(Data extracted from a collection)
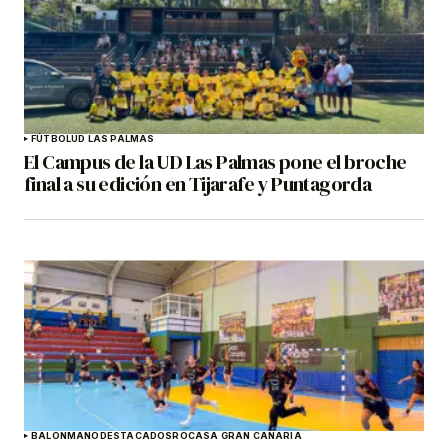
FÚTBOL
UD LAS PALMAS
El Campus de la UD Las Palmas pone el broche
final a su edición en Tijarafe y Puntagorda
BALONMANO
DESTACADOS
ROCASA GRAN CANARIA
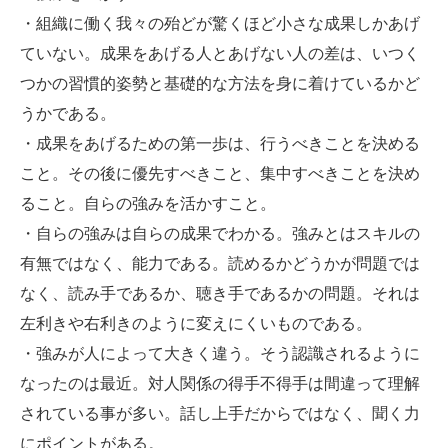
・組織に働く我々の殆どが驚くほど小さな成果しかあげ
ていない。成果をあげる人とあげない人の差は、いつく
つかの習慣的姿勢と基礎的な方法を身に着けているかど
うかである。
・成果をあげるための第一歩は、行うべきことを決める
こと。その後に優先すべきこと、集中すべきことを決め
ること。自らの強みを活かすこと。
・自らの強みは自らの成果でわかる。強みとはスキルの
有無ではなく、能力である。読めるかどうかが問題では
なく、読み手であるか、聴き手であるかの問題。それは
左利きや右利きのように変えにくいものである。
・強みが人によって大きく違う。そう認識されるように
なったのは最近。対人関係の得手不得手は間違って理解
されている事が多い。話し上手だからではなく、聞く力
にポイントがある。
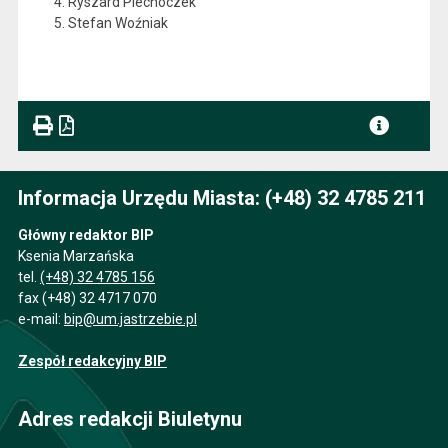
Ryszard Piechoczek
Stefan Woźniak
Informacja Urzędu Miasta: (+48) 32 4785 211
Główny redaktor BIP
Ksenia Marzańska
tel.
(+48) 32 4785 156
fax (+48) 32 4717 070
e-mail:
bip@um.jastrzebie.pl
Zespół redakcyjny BIP
Adres redakcji Biuletynu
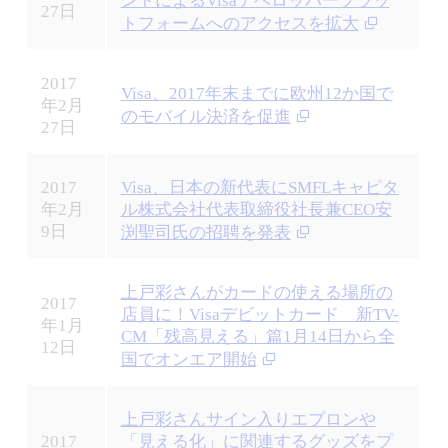
ントによるVisaデベロッパープラッ
27日
トフォームへのアクセスを拡大
2017
Visa、2017年末までに欧州12か国で
年2月
のモバイル決済を促進
27日
2017
Visa、日本の新代表にSMFLキャピタ
年2月
ル株式会社代表取締役社長兼CEO安
9日
渕聖司氏の招聘を発表
上戸彩さんがカードの使える場所の
2017
店員に！Visaデビットカード 新TV-
年1月
CM「残高見える」篇1月14日から全
12日
国でオンエア開始
上戸彩さんサイン入りエプロンや
2017
「見える化」に関連するグッズをプ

** Required action **
Restate all entries exactly; pictures stay out.

** Solution to the exercise **
FÚTBOL
UD LAS PALMAS
El Campus de la UD Las Palmas pone el broche
final a su edición en Tijarafe y Puntagorda
BALONMANO
DESTACADOS
ROCASA GRAN CANARIA
・組織に働く我々の殆どが驚くほど小さな成果しかあげ
ていない。成果をあげる人とあげない人の差は、いつく
つかの習慣的姿勢と基礎的な方法を身に着けているかど
うかである。
・成果をあげるための第一歩は、行うべきことを決める
こと。その後に優先すべきこと、集中すべきことを決め
ること。自らの強みを活かすこと。
・自らの強みは自らの成果でわかる。強みとはスキルの
有無ではなく、能力である。読めるかどうかが問題では
なく、読み手であるか、聴き手であるかの問題。それは
左利きや右利きのように変えにくいものである。
・強みが人によって大きく違う。そう認識されるように
なったのは最近。対人関係の得手不得手は間違って理解
されている事が多い。話し上手だからではなく、聞く力
にポイントがある。
Ryszard Piechoczek
Stefan Woźniak
Informacja Urzędu Miasta: (+48) 32 4785 211
Główny redaktor BIP
Ksenia Marzańska
tel.
(+48) 32 4785 156
fax (+48) 32 4717 070
e-mail:
bip@um.jastrzebie.pl
Zespół redakcyjny BIP
Adres redakcji Biuletynu
ントによるVisaデベロッパープラッ
27日
トフォームへのアクセスを拡大
2017
Visa、2017年末までに欧州12か国で
年2月
のモバイル決済を促進
27日
2017
Visa、日本の新代表にSMFLキャピタ
年2月
ル株式会社代表取締役社長兼CEO安
9日
渕聖司氏の招聘を発表
上戸彩さんがカードの使える場所の
2017
店員に！Visaデビットカード 新TV-
年1月
CM「残高見える」篇1月14日から全
12日
国でオンエア開始
上戸彩さんサイン入りエプロンや
2017
「見える化」に関連するグッズをプ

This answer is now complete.